Why hard real-time is easy
Hard real-time means software running in a system that only functions correctly if results are delivered before hard deadlines. In a hard real-time system, every action has a specified timing behavior, typically expressed as when an event may be recognized and the deadline for the reaction to that event.
For example, we might require that our system respond to a given received CAN message by sending a CAN message in reply within 10ms, and that our system will meet this deadline when there is at least a 20ms separation between them. And if the incoming messages arrive too frequently, messages will either be ignored completely, or the response will be within 10ms.
Composition
Hard real-time behavior is relatively easy to de-compose into component parts and re-compose into larger sub-systems because all the timing is clearly defined. In our CAN reaction example, we might break down the deadline into
- 2ms for recognizing the incoming message, computing the result and queuing it for transmission, and
- 8ms for transmission on the CAN bus. In turn, we can take the 8ms CAN bus deadline and break it down into the time for actually transmitting the message and the worst-case queuing delay due to higher priority messages, plus the blocking from one lower priority CAN message that might already have started when we queue our outgoing message.
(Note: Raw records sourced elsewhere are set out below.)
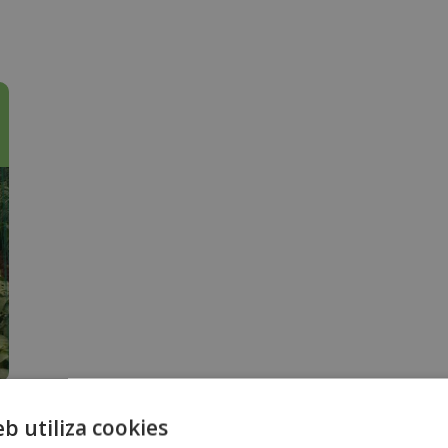
eb utiliza cookies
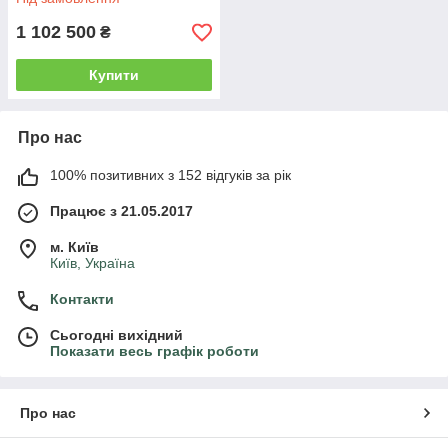
1 102 500
₴
Купити
Про нас
100% позитивних з 152 відгуків за рік
Працює з 21.05.2017
м. Київ
Київ, Україна
Контакти
Сьогодні вихідний
Показати весь графік роботи
Про нас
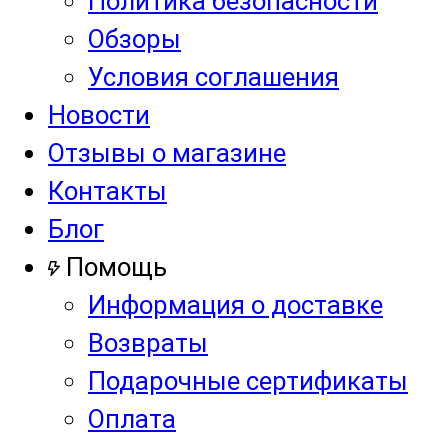
Политика безопасности
Обзоры
Условия соглашения
Новости
Отзывы о магазине
Контакты
Блог
Помощь
Информация о доставке
Возвраты
Подарочные сертификаты
Оплата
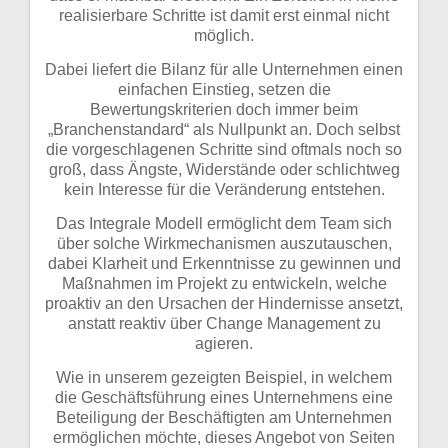
realisierbare Schritte ist damit erst einmal nicht
möglich.
Dabei liefert die Bilanz für alle Unternehmen einen
einfachen Einstieg, setzen die
Bewertungskriterien doch immer beim
„Branchenstandard“ als Nullpunkt an. Doch selbst
die vorgeschlagenen Schritte sind oftmals noch so
groß, dass Ängste, Widerstände oder schlichtweg
kein Interesse für die Veränderung entstehen.
Das Integrale Modell ermöglicht dem Team sich
über solche Wirkmechanismen auszutauschen,
dabei Klarheit und Erkenntnisse zu gewinnen und
Maßnahmen im Projekt zu entwickeln, welche
proaktiv an den Ursachen der Hindernisse ansetzt,
anstatt reaktiv über Change Management zu
agieren.
Wie in unserem gezeigten Beispiel, in welchem
die Geschäftsführung eines Unternehmens eine
Beteiligung der Beschäftigten am Unternehmen
ermöglichen möchte, dieses Angebot von Seiten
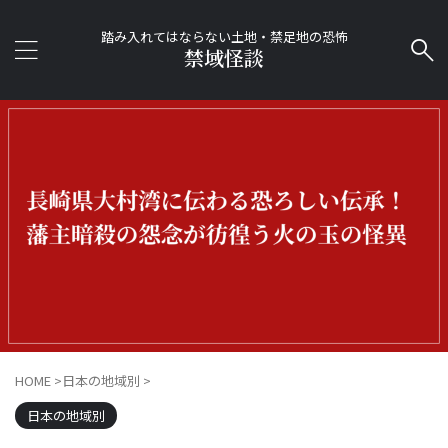
踏み入れてはならない土地・禁足地の恐怖
禁域怪談
HOME
>
日本の地域別
>
日本の地域別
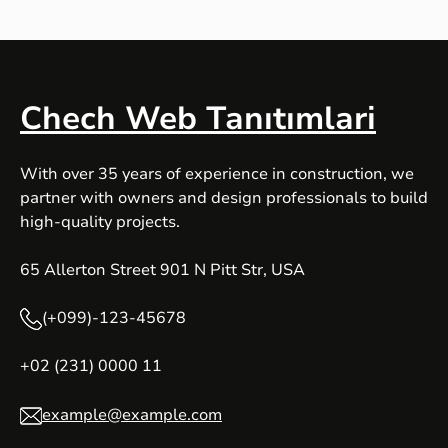
Chech Web Tanıtımlari
With over 35 years of experience in construction, we
partner with owners and design professionals to build
high-quality projects.
65 Allerton Street 901 N Pitt Str, USA
(+099)-123-45678
+02 (231) 0000 11
example@example.com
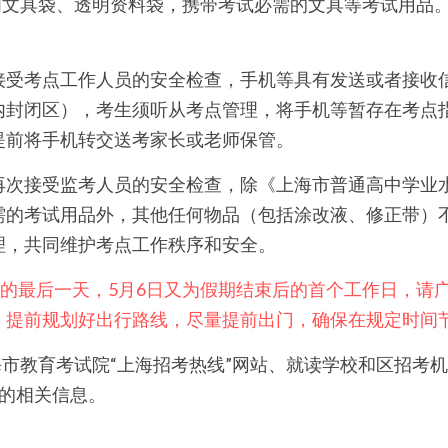
透明文具袋、透明资料袋，携带考试必需的文具等考试用品
接受考点工作人员的安全检查，手机等具有发送或者接收
内封闭区），考生须听从考点管理，将手机等暂存在考点
提前将手机转交送考家长或老师保管。
再次接受监考人员的安全检查，除《上海市普通高中学业
需的考试用品外，其他任何物品（包括涂改液、修正带）
理，共同维护考点工作秩序和安全。
”假期的最后一天，5月6日又为假期结束后的首个工作日，
，提前规划好出行路线，尽量提前出门，确保在规定时间
海市教育考试院“上海招考热线”网站、就读学校和区招考
布的相关信息。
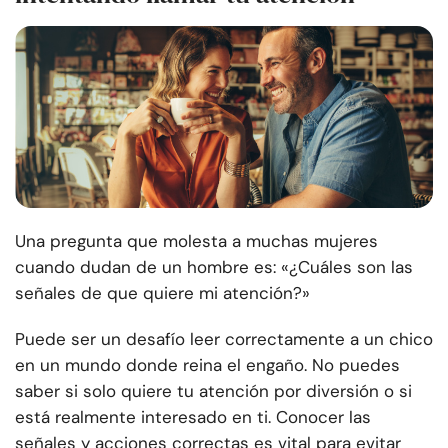
Una pregunta que molesta a muchas mujeres
cuando dudan de un hombre es: «¿Cuáles son las
señales de que quiere mi atención?»
Puede ser un desafío leer correctamente a un chico
en un mundo donde reina el engaño. No puedes
saber si solo quiere tu atención por diversión o si
está realmente interesado en ti. Conocer las
señales y acciones correctas es vital para evitar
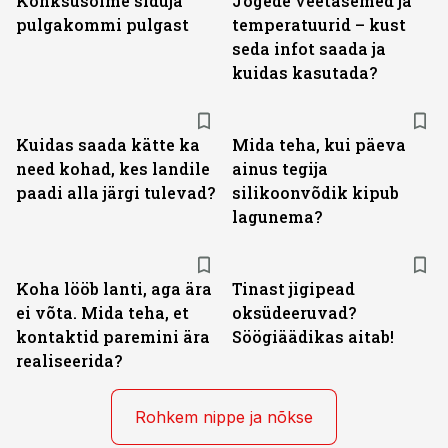
Konksusõlme siduja
Jõgede veetasemed ja
pulgakommi pulgast
temperatuurid – kust
seda infot saada ja
kuidas kasutada?
Kuidas saada kätte ka
Mida teha, kui päeva
need kohad, kes landile
ainus tegija
paadi alla järgi tulevad?
silikoonvõdik kipub
lagunema?
Koha lööb lanti, aga ära
Tinast jigipead
ei võta. Mida teha, et
oksüdeeruvad?
kontaktid paremini ära
Söögiäädikas aitab!
realiseerida?
Rohkem nippe ja nõkse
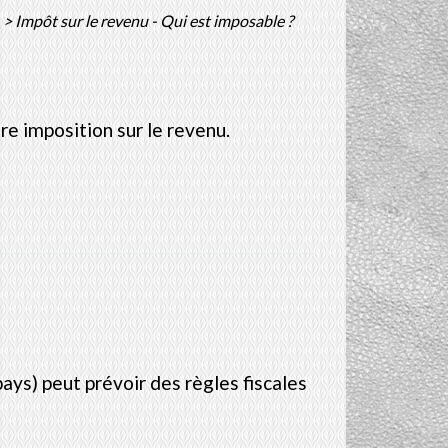
>
Impôt sur le revenu - Qui est imposable ?
re imposition sur le revenu.
pays) peut prévoir des règles fiscales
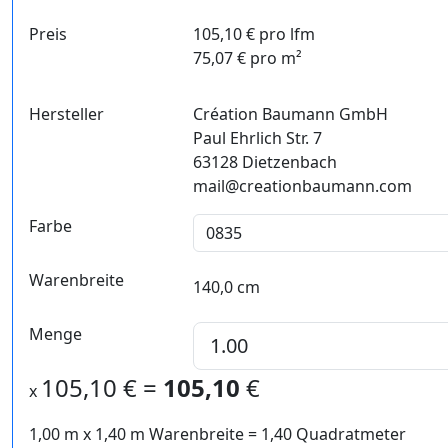
Preis
105,10 € pro lfm
75,07 € pro m²
Hersteller
Création Baumann GmbH
Paul Ehrlich Str. 7
63128 Dietzenbach
mail@creationbaumann.com
Farbe
Warenbreite
140,0 cm
Menge
105,10
€ =
105,10
€
x
1,00 m
x
1,40
m Warenbreite =
1,40
Quadratmeter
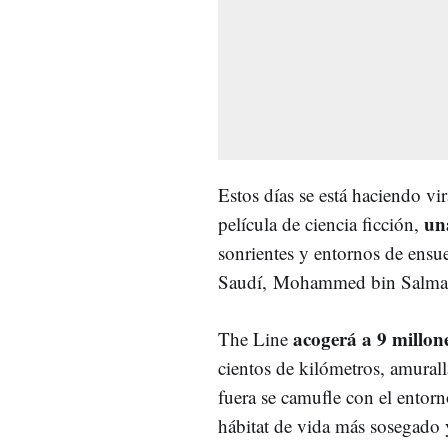
Estos días se está haciendo vir
un
película de ciencia ficción,
sonrientes y entornos de ensu
Saudí,
Mohammed bin Salman,
acogerá a 9 millon
The Line
cientos de kilómetros, amural
fuera se camufle con el entorn
hábitat de vida más sosegado 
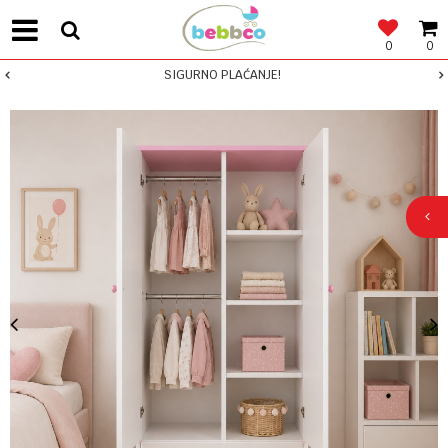
0
0
SIGURNO PLAĆANJE!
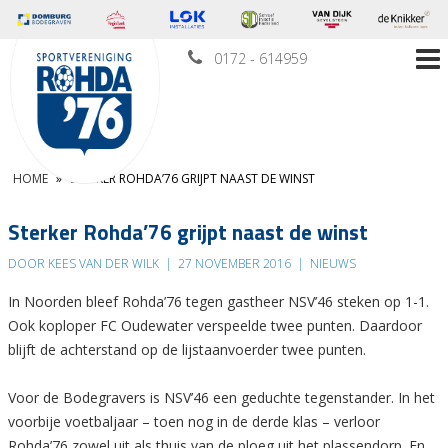
0172 - 614959
HOME
»
STERKER ROHDA’76 GRIJPT NAAST DE WINST
Sterker Rohda’76 grijpt naast de winst
DOOR KEES VAN DER WILK
|
27 NOVEMBER 2016
|
NIEUWS
In Noorden bleef Rohda’76 tegen gastheer NSV’46 steken op 1-1.
Ook koploper FC Oudewater verspeelde twee punten. Daardoor
blijft de achterstand op de lijstaanvoerder twee punten.
Voor de Bodegravers is NSV’46 een geduchte tegenstander. In het
voorbije voetbaljaar – toen nog in de derde klas – verloor
Rohda’76 zowel uit als thuis van de ploeg uit het plassendorp. En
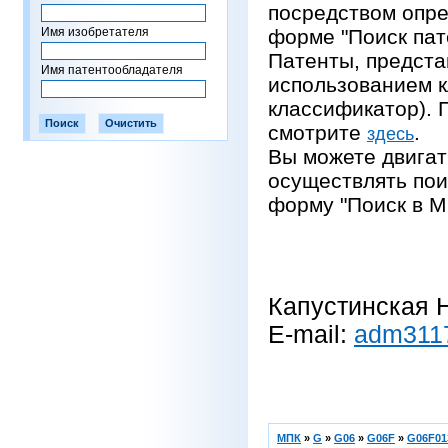
посредством опре
Имя изобретателя
форме "Поиск пат
Патенты, предста
Имя патентообладателя
использованием 
классификатор).
смотрите
.
здесь
Вы можете двигат
осуществлять пои
форму "Поиск в М
Капустинская Н
E-mail:
adm311
МПК
»
G
»
G06
»
G06F
»
G06F01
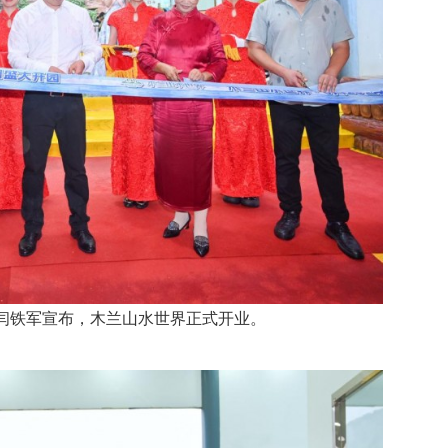
闫铁军宣布，木兰山水世界正式开业。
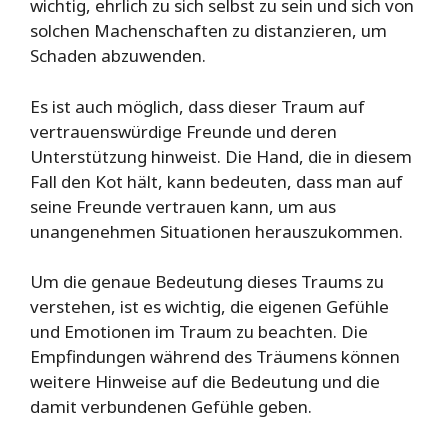
wichtig, ehrlich zu sich selbst zu sein und sich von
solchen Machenschaften zu distanzieren, um
Schaden abzuwenden.
Es ist auch möglich, dass dieser Traum auf
vertrauenswürdige Freunde und deren
Unterstützung hinweist. Die Hand, die in diesem
Fall den Kot hält, kann bedeuten, dass man auf
seine Freunde vertrauen kann, um aus
unangenehmen Situationen herauszukommen.
Um die genaue Bedeutung dieses Traums zu
verstehen, ist es wichtig, die eigenen Gefühle
und Emotionen im Traum zu beachten. Die
Empfindungen während des Träumens können
weitere Hinweise auf die Bedeutung und die
damit verbundenen Gefühle geben.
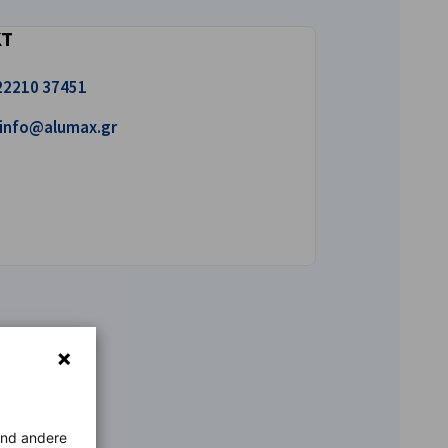
KT
uns an!
22210 37451
iben Sie uns eine E-Mail!
info@alumax.gr
rend andere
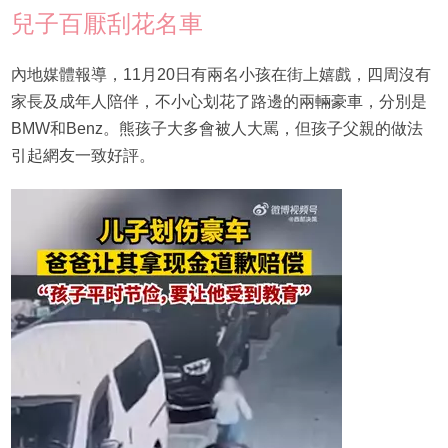
兒子百厭刮花名車
內地媒體報導，11月20日有兩名小孩在街上嬉戲，四周沒有
家長及成年人陪伴，不小心划花了路邊的兩輛豪車，分別是
BMW和Benz。熊孩子大多會被人大罵，但孩子父親的做法
引起網友一致好評。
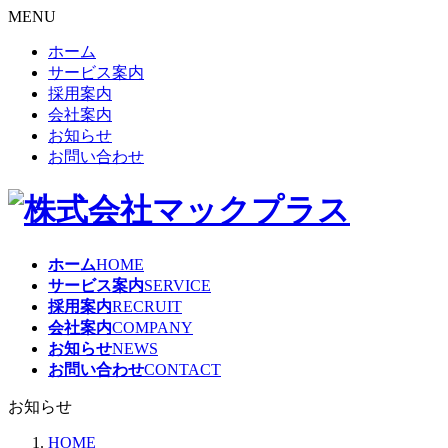
MENU
ホーム
サービス案内
採用案内
会社案内
お知らせ
お問い合わせ
ホーム
HOME
サービス案内
SERVICE
採用案内
RECRUIT
会社案内
COMPANY
お知らせ
NEWS
お問い合わせ
CONTACT
お知らせ
HOME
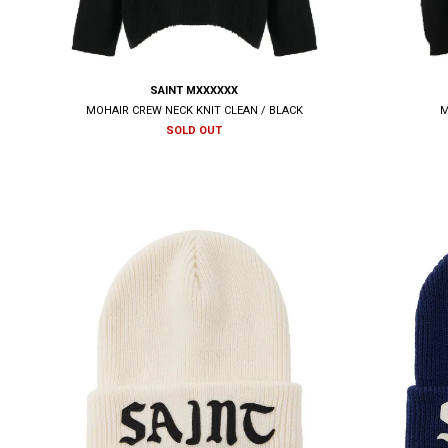
SAINT MXXXXXX
MOHAIR CREW NECK KNIT CLEAN / BLACK
M
SOLD OUT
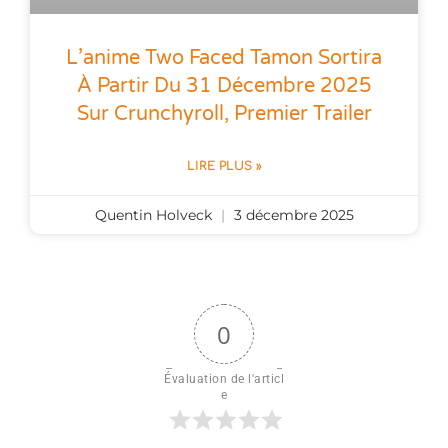
L’anime Two Faced Tamon Sortira
À Partir Du 31 Décembre 2025
Sur Crunchyroll, Premier Trailer
LIRE PLUS »
Quentin Holveck
3 décembre 2025
0
Évaluation de l'articl
e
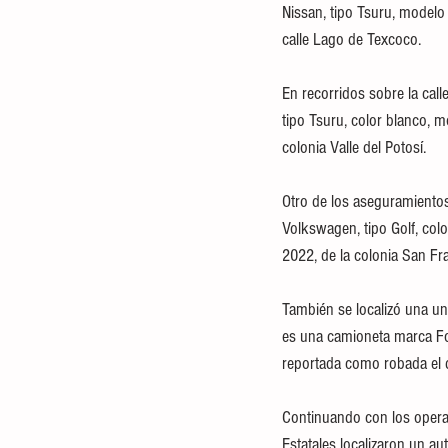
Nissan, tipo Tsuru, modelo 
calle Lago de Texcoco.
En recorridos sobre la call
tipo Tsuru, color blanco, m
colonia Valle del Potosí.
Otro de los aseguramientos 
Volkswagen, tipo Golf, col
2022, de la colonia San Fr
También se localizó una un
es una camioneta marca For
reportada como robada el d
Continuando con los operati
Estatales localizaron un au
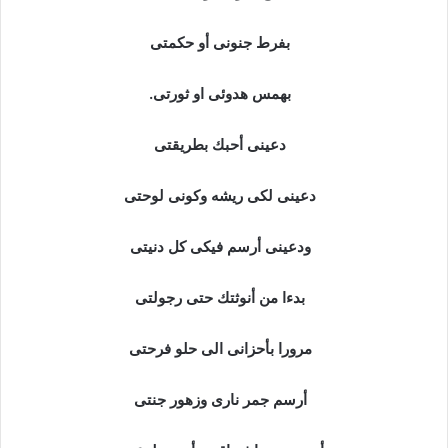
بفرط جنونى أو حكمتى
بهمس هدوئى او ثورتى.
دعينى أحبك بطريقتى
دعينى لكى ريشه وكونى لوحتى
ودعينى أرسم فيكى كل دنيتى
بدءا من أنوثتك حتى رجولتى
مرورا بأحزانى الى حلو فرحتى
أرسم جمر نارى وزهور جنتى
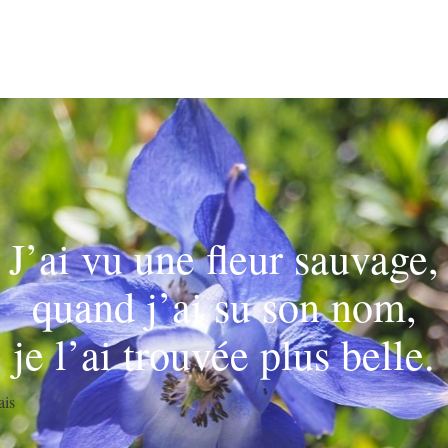
J’ai vu une fleur sauvage,
quand j’ai su son nom,
je l’ai trouvée plus belle.
ais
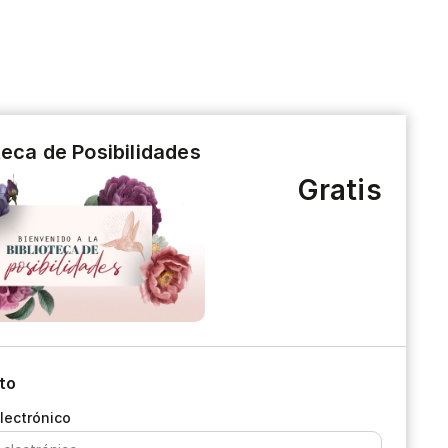
teca de Posibilidades
Gratis
to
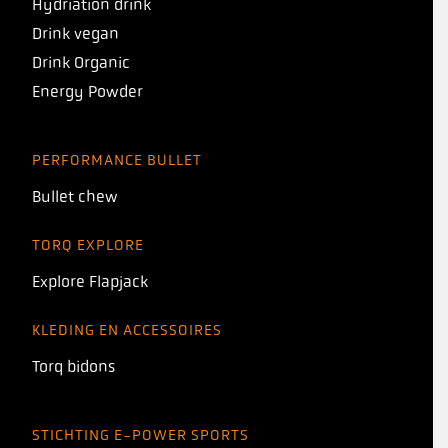
Hydriation drink
Drink vegan
Drink Organic
Energy Powder
PERFORMANCE BULLET
Bullet chew
TORQ EXPLORE
Explore Flapjack
KLEDING EN ACCESSOIRES
Torq bidons
STICHTING E-POWER SPORTS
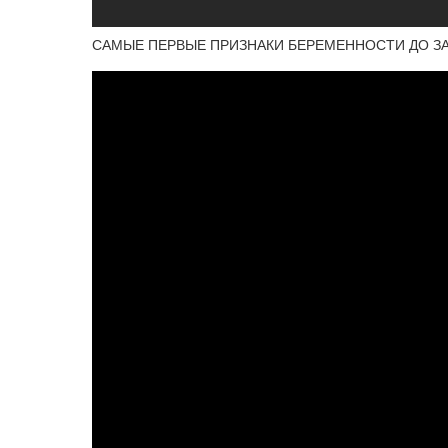
САМЫЕ ПЕРВЫЕ ПРИЗНАКИ БЕРЕМЕННОСТИ ДО ЗАДЕР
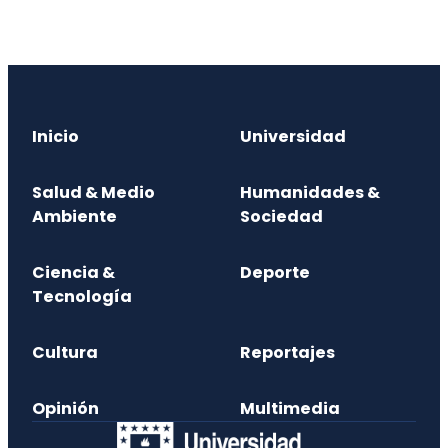
Inicio
Universidad
Salud & Medio
Humanidades &
Ambiente
Sociedad
Ciencia &
Deporte
Tecnología
Cultura
Reportajes
Opinión
Multimedia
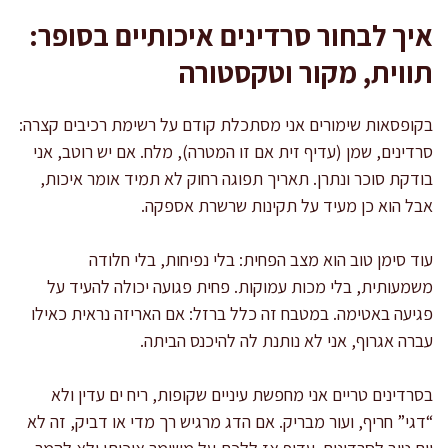
איך לבחור סרדינים איכותיים בסופר:
תווית, מקור וטקסטורה
בקופסאות שימורים אני מסתכלת קודם על רשימת רכיבים קצרה:
סרדינים, שמן (עדיף זית אם זו המטרה), מלח. אם יש רוטב, אני
בודקת סוכר ונתרן. תאריך תפוגה רחוק לא תמיד אומר איכות,
אבל הוא כן מעיד על תקינות שרשרת אספקה.
עוד סימן טוב הוא מצב הפחית: בלי נפיחות, בלי חלודה
משמעותית, בלי מכות עמוקות. פחית פגועה יכולה להעיד על
פגיעה באטימה. במטבח זה כלל ברזל: אם האריזה נראית כאילו
עברה אגרוף, אני לא נותנת לה להיכנס הביתה.
בסרדינים טריים אני מחפשת עיניים שקופות, ריח ים עדין ולא
“דגי” חריף, ועור מבריק. אם הדג מרגיש רך מדי או דביק, זה לא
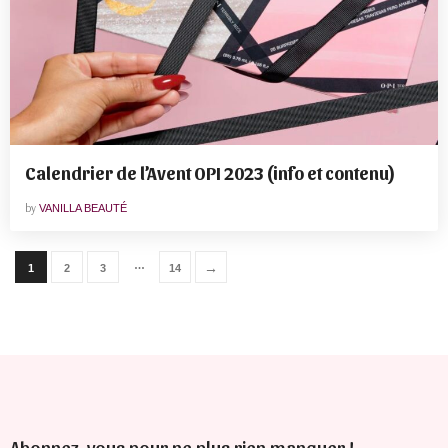
Calendrier de l’Avent OPI 2023 (info et contenu)
by
VANILLA BEAUTÉ
…
→
1
2
3
14
Abonnez-vous pour ne plus rien manquer !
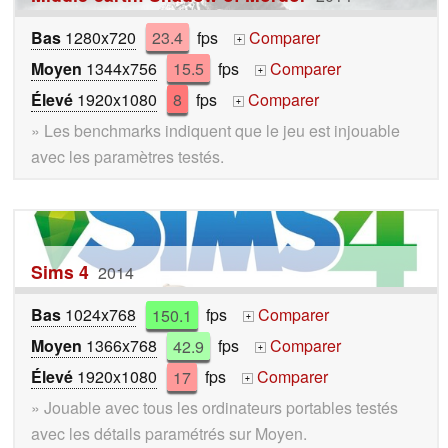
Bas
1280x720
23.4
fps
Comparer
+
Moyen
1344x756
15.5
fps
Comparer
+
Élevé
1920x1080
8
fps
Comparer
+
» Les benchmarks indiquent que le jeu est injouable
avec les paramètres testés.
Sims 4
2014
Bas
1024x768
150.1
fps
Comparer
+
Moyen
1366x768
42.9
fps
Comparer
+
Élevé
1920x1080
17
fps
Comparer
+
» Jouable avec tous les ordinateurs portables testés
avec les détails paramétrés sur Moyen.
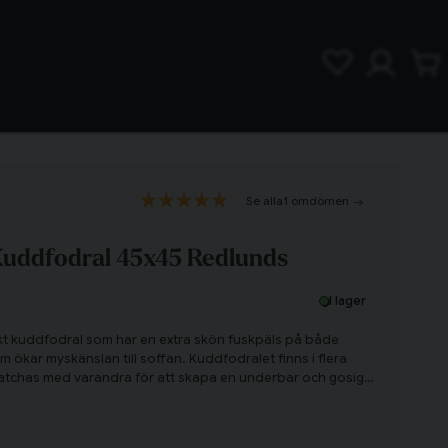
1 omdömen
Kuddfodral 45x45 Redlunds
I lager
ukt kuddfodral som har en extra skön fuskpäls på både
 ökar myskänslan till soffan. Kuddfodralet finns i flera
matchas med varandra för att skapa en underbar och gosig
m.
As long as we are working in the domain of hard guarantees (and worst-case behavior), the times are simply divided up on de-composition, and added together on re-composition. This is far easier than working with a soft real-time system, where the timing behavior has no hard deadlines and can only be modelled with some kind of probability. Combining these probabilities is far less straightforward, not least because assumptions of independence are fraught with difficulty.
In a system with no timing specification, we nevertheless require time-outs to allow the system to fail gracefully, for example in the event of a network drop-out. It is impossible to know how long to make the time-out. Empirical observations and some guesswork must be done by the developers. The result is that time-outs get longer and longer, to try to avoid false positives when the system was only running a bit slowly, and not actually failing. And then the system takes a long time to detect and respond to actual failure.
Debugging
Debugging the timing behavior of a hard real-time system is relatively simple, assuming that adequate timing measurement is available. Either a task exceeds its budget or it does not. Either an interrupt arrives too frequently or it does not. We can quickly localize deviations from the timing specification.
It might not be easy to repair the timing issue. In some cases, a change to the specification may be appropriate. Consider a task that has a budget of 4ms. This means that each time the task is required to respond to an event, it can use 4ms of CPU time. Imagine that the task comprises of 2 modules, each of which is given a budget of 2ms. It might be the case that, when debugging, we observe that one module requires at most 1ms, while the other module regularly exceeds 2ms, and sometimes exceeds 3ms. Optimizing that module to run with about half the CPU time might be very expensive. And we might choose to change the specification, to limit the first module to 1ms CPU time, and to give the second module a budget of 3ms.
Return to the timing requirements might seem a bit unwieldy, but imagine how much simpler this is than attempting to debug a system without timing requirements, where we cannot even clearly identify what is correct, compared with what is too slow or too fast.